**INSTRUCTIONS TO FOLLOW:**
In the copy, include no images, and repeat each entry precisely as written.
- Opening Delimiter -
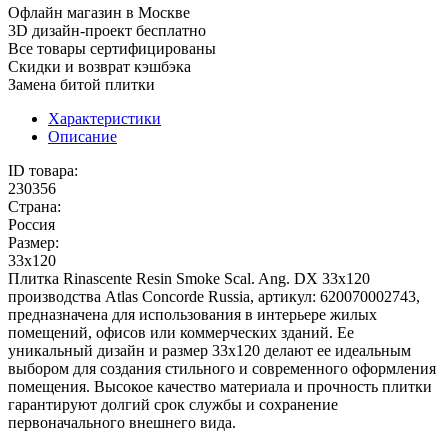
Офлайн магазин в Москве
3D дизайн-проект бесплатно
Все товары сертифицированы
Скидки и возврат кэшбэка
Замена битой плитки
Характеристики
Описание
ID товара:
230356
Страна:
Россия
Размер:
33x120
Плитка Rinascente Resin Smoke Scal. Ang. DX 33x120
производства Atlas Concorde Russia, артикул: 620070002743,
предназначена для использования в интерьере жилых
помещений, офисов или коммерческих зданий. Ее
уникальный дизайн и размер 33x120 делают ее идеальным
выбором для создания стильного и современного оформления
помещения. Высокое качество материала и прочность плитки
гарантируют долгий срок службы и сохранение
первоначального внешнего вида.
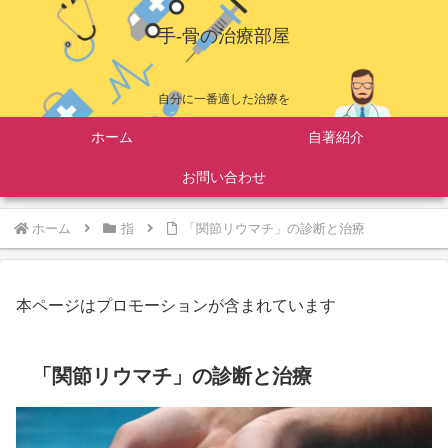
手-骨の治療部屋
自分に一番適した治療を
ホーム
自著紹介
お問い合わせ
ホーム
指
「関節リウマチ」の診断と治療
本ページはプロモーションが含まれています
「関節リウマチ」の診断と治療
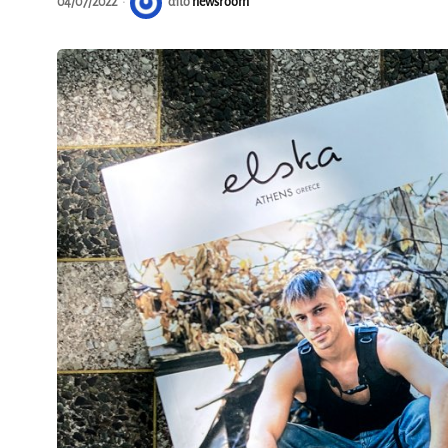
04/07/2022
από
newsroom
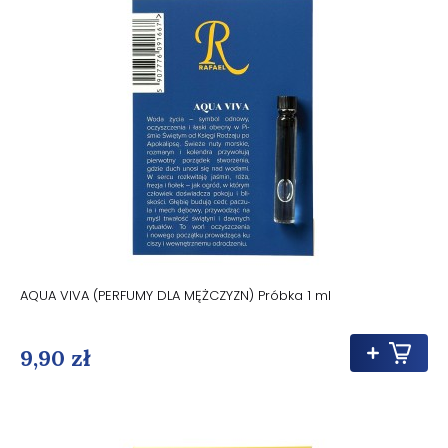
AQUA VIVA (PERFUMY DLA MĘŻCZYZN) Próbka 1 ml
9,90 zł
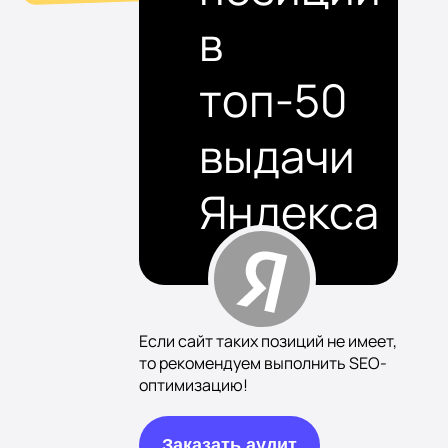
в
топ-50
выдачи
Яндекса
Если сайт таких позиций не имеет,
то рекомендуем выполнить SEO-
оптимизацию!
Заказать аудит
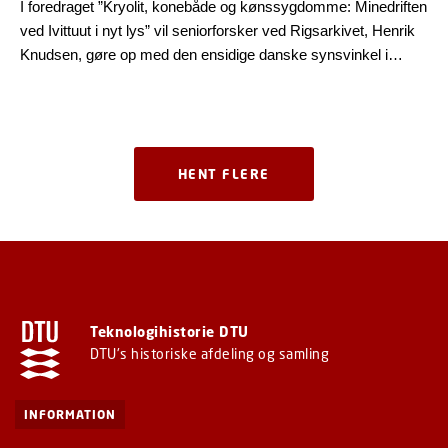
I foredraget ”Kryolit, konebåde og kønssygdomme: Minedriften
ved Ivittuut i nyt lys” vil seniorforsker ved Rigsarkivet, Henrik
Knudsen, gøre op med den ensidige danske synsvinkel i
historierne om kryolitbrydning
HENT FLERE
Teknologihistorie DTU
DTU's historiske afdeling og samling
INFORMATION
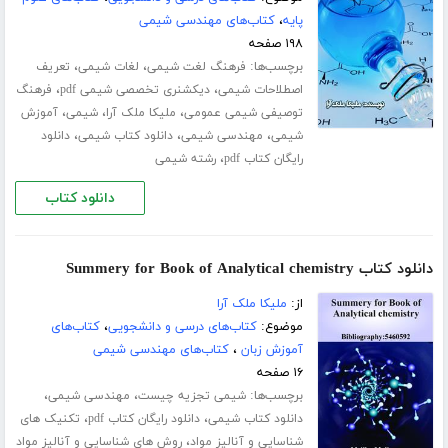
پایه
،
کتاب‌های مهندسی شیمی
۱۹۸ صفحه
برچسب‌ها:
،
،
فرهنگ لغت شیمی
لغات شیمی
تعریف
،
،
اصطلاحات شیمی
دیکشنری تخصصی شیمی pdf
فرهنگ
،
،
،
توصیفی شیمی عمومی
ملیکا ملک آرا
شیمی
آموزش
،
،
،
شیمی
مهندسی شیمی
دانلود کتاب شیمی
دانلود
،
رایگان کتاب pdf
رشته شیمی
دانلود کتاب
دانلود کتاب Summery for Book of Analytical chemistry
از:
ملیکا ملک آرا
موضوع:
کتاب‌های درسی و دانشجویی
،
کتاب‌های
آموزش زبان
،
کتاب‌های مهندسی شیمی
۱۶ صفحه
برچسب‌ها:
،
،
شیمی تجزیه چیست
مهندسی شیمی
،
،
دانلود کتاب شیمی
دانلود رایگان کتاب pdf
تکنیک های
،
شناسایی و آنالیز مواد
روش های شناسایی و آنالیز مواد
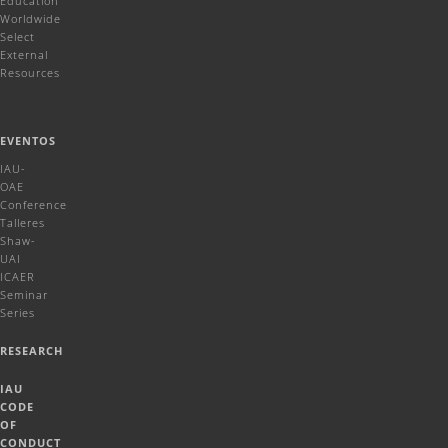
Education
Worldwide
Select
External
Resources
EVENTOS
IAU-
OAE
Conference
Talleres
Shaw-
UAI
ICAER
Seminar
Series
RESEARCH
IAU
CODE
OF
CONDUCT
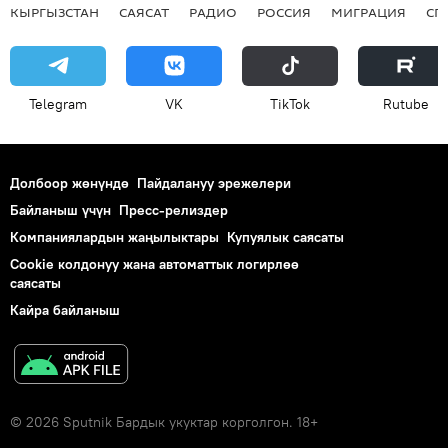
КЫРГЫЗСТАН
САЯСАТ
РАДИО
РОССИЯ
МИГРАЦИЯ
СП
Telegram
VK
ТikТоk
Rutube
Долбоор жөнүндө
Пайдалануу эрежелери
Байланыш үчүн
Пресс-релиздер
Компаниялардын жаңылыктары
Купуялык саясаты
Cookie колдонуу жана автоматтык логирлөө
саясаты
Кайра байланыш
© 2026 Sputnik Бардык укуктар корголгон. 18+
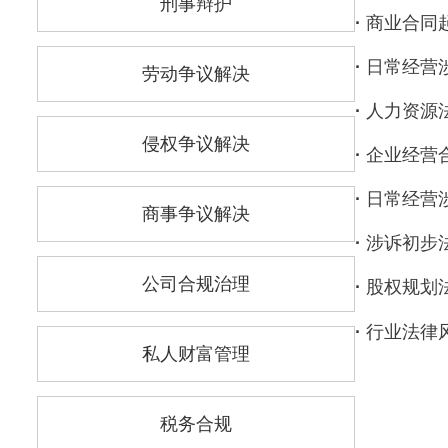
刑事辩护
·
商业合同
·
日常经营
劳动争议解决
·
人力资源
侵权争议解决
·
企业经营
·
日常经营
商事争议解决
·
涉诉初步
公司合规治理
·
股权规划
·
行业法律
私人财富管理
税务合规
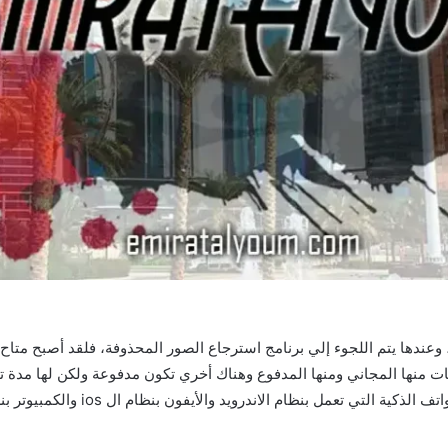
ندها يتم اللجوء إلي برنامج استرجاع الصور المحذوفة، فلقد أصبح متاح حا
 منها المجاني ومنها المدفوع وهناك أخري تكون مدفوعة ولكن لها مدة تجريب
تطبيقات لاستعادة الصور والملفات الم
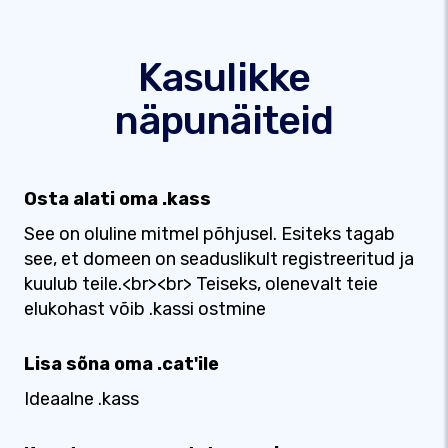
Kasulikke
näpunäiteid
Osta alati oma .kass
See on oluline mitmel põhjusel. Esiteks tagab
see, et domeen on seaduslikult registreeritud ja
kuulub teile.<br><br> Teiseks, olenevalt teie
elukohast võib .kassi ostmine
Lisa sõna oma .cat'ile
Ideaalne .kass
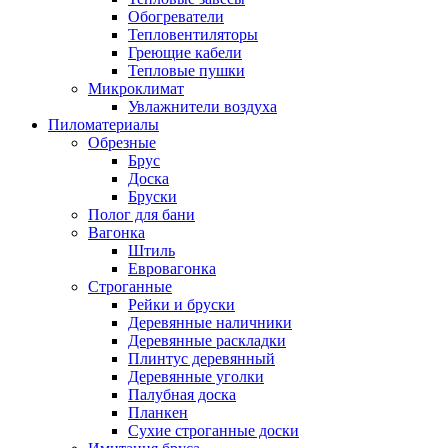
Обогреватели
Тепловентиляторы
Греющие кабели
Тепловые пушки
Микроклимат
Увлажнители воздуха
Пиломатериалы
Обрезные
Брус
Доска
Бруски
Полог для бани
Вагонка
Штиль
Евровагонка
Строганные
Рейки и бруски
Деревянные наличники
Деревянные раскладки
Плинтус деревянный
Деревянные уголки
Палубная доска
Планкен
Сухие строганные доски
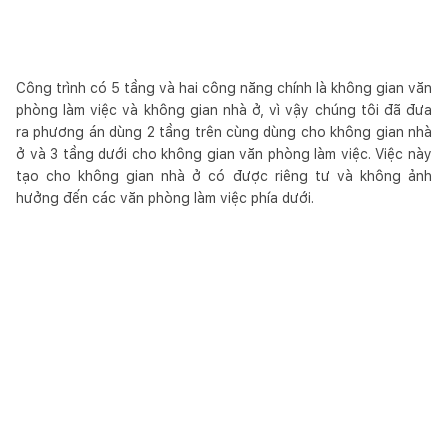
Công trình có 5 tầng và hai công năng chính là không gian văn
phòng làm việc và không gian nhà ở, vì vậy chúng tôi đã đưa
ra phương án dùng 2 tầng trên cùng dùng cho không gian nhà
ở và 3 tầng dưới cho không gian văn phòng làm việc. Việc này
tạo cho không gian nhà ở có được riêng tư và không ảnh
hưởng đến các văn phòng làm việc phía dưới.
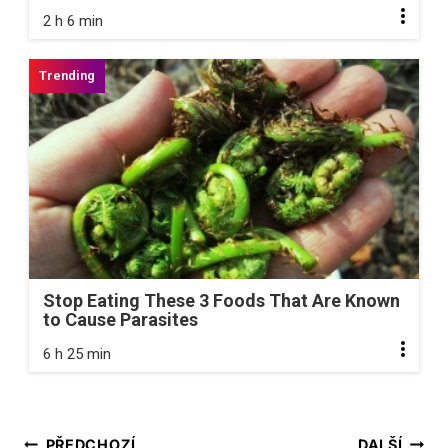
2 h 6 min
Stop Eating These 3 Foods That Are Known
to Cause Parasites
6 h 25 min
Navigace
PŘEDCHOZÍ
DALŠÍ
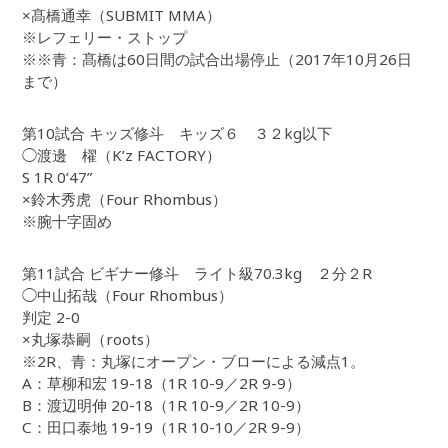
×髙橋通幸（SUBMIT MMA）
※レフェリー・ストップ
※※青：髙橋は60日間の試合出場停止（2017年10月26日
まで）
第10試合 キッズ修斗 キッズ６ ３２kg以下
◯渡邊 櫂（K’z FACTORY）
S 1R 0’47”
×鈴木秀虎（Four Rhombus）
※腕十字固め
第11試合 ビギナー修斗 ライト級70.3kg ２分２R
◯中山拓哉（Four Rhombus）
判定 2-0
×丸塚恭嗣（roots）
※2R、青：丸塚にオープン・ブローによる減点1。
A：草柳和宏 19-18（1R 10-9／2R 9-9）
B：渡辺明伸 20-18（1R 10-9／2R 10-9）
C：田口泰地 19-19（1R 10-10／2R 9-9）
- Closing Delimiter -
**WRITTEN ANSWER:**
Офлайн магазин в Москве
3D дизайн-проект бесплатно
Все товары сертифицированы
Скидки и возврат кэшбэка
Замена битой плитки
Характеристики
Описание
ID товара:
230356
Страна:
Россия
Размер:
33x120
Плитка Rinascente Resin Smoke Scal. Ang. DX 33x120
производства Atlas Concorde Russia, артикул: 620070002743,
предназначена для использования в интерьере жилых
помещений, офисов или коммерческих зданий. Ее
уникальный дизайн и размер 33x120 делают ее идеальным
выбором для создания стильного и современного оформления
помещения. Высокое качество материала и прочность плитки
гарантируют долгий срок службы и сохранение
первоначального внешнего вида.
手-骨の治療部屋
自分に一番適した治療を
ホーム
自著紹介
お問い合わせ
ホーム
指
「関節リウマチ」の診断と治療
本ページはプロモーションが含まれています
「関節リウマチ」の診断と治療
04/07/2022
από
newsroom
AQUA VIVA (PERFUMY DLA MĘŻCZYZN) Próbka 1 ml
9,90 zł
в
топ-50
выдачи
Яндекса
Если сайт таких позиций не имеет,
то рекомендуем выполнить SEO-
оптимизацию!
Заказать аудит
I foredraget ”Kryolit, konebåde og kønssygdomme: Minedriften
ved Ivittuut i nyt lys” vil seniorforsker ved Rigsarkivet, Henrik
Knudsen, gøre op med den ensidige danske synsvinkel i
historierne om kryolitbrydning
HENT FLERE
Teknologihistorie DTU
DTU's historiske afdeling og samling
INFORMATION
پایه
،
کتاب‌های مهندسی شیمی
۱۹۸ صفحه
برچسب‌ها:
،
،
فرهنگ لغت شیمی
لغات شیمی
تعریف
،
،
اصطلاحات شیمی
دیکشنری تخصصی شیمی pdf
فرهنگ
،
،
،
توصیفی شیمی عمومی
ملیکا ملک آرا
شیمی
آموزش
،
،
،
شیمی
مهندسی شیمی
دانلود کتاب شیمی
دانلود
،
رایگان کتاب pdf
رشته شیمی
دانلود کتاب
دانلود کتاب Summery for Book of Analytical chemistry
از:
ملیکا ملک آرا
موضوع:
کتاب‌های درسی و دانشجویی
،
کتاب‌های
آموزش زبان
،
کتاب‌های مهندسی شیمی
۱۶ صفحه
برچسب‌ها:
،
،
شیمی تجزیه چیست
مهندسی شیمی
،
،
دانلود کتاب شیمی
دانلود رایگان کتاب pdf
تکنیک های
،
شناسایی و آنالیز مواد
روش های شناسایی و آنالیز مواد
Education
Worldwide
Select
External
Resources
EVENTOS
IAU-
OAE
Conference
Talleres
Shaw-
UAI
ICAER
Seminar
Series
RESEARCH
IAU
CODE
OF
CONDUCT
КЫРГЫЗСТАН
САЯСАТ
РАДИО
РОССИЯ
МИГРАЦИЯ
СП
Telegram
VK
ТikТоk
Rutube
Долбоор жөнүндө
Пайдалануу эрежелери
Байланыш үчүн
Пресс-релиздер
Компаниялардын жаңылыктары
Купуялык саясаты
Cookie колдонуу жана автоматтык логирлөө
саясаты
Кайра байланыш
© 2026 Sputnik Бардык укуктар корголгон. 18+
刑事辩护
·
商业合同
·
日常经营
劳动争议解决
·
人力资源
侵权争议解决
·
企业经营
·
日常经营
商事争议解决
·
涉诉初步
公司合规治理
·
股权规划
·
行业法律
私人财富管理
税务合规
ندها يتم اللجوء إلي برنامج استرجاع الصور المحذوفة، فلقد أصبح متاح حا
 منها المجاني ومنها المدفوع وهناك أخري تكون مدفوعة ولكن لها مدة تجريب
تطبيقات لاستعادة الصور والملفات الم
Kasulikke
näpunäiteid
Osta alati oma .kass
See on oluline mitmel põhjusel. Esiteks tagab
see, et domeen on seaduslikult registreeritud ja
kuulub teile.<br><br> Teiseks, olenevalt teie
elukohast võib .kassi ostmine
Lisa sõna oma .cat'ile
Ideaalne .kass
Обогреватели
Тепловентиляторы
Греющие кабели
Тепловые пушки
Микроклимат
Увлажнители воздуха
Пиломатериалы
Обрезные
Брус
Доска
Бруски
Полог для бани
Вагонка
Штиль
Евровагонка
Строганные
Рейки и бруски
Деревянные наличники
Деревянные раскладки
Плинтус деревянный
Деревянные уголки
Палубная доска
Планкен
Сухие строганные доски
Công trình có 5 tầng và hai công năng chính là không gian văn
phòng làm việc và không gian nhà ở, vì vậy chúng tôi đã đưa
ra phương án dùng 2 tầng trên cùng dùng cho không gian nhà
ở và 3 tầng dưới cho không gian văn phòng làm việc. Việc này
tạo cho không gian nhà ở có được riêng tư và không ảnh
hưởng đến các văn phòng làm việc phía dưới.
2 h 6 min
Stop Eating These 3 Foods That Are Known
to Cause Parasites
6 h 25 min
Navigace
PŘEDCHOZÍ
DALŠÍ
×髙橋通幸（SUBMIT MMA）
※レフェリー・ストップ
※※青：髙橋は60日間の試合出場停止（2017年10月26日
まで）
第10試合 キッズ修斗 キッズ６ ３２kg以下
◯渡邊 櫂（K’z FACTORY）
S 1R 0’47”
×鈴木秀虎（Four Rhombus）
※腕十字固め
第11試合 ビギナー修斗 ライト級70.3kg ２分２R
◯中山拓哉（Four Rhombus）
判定 2-0
×丸塚恭嗣（roots）
※2R、青：丸塚にオープン・ブローによる減点1。
A：草柳和宏 19-18（1R 10-9／2R 9-9）
B：渡辺明伸 20-18（1R 10-9／2R 10-9）
C：田口泰地 19-19（1R 10-10／2R 9-9）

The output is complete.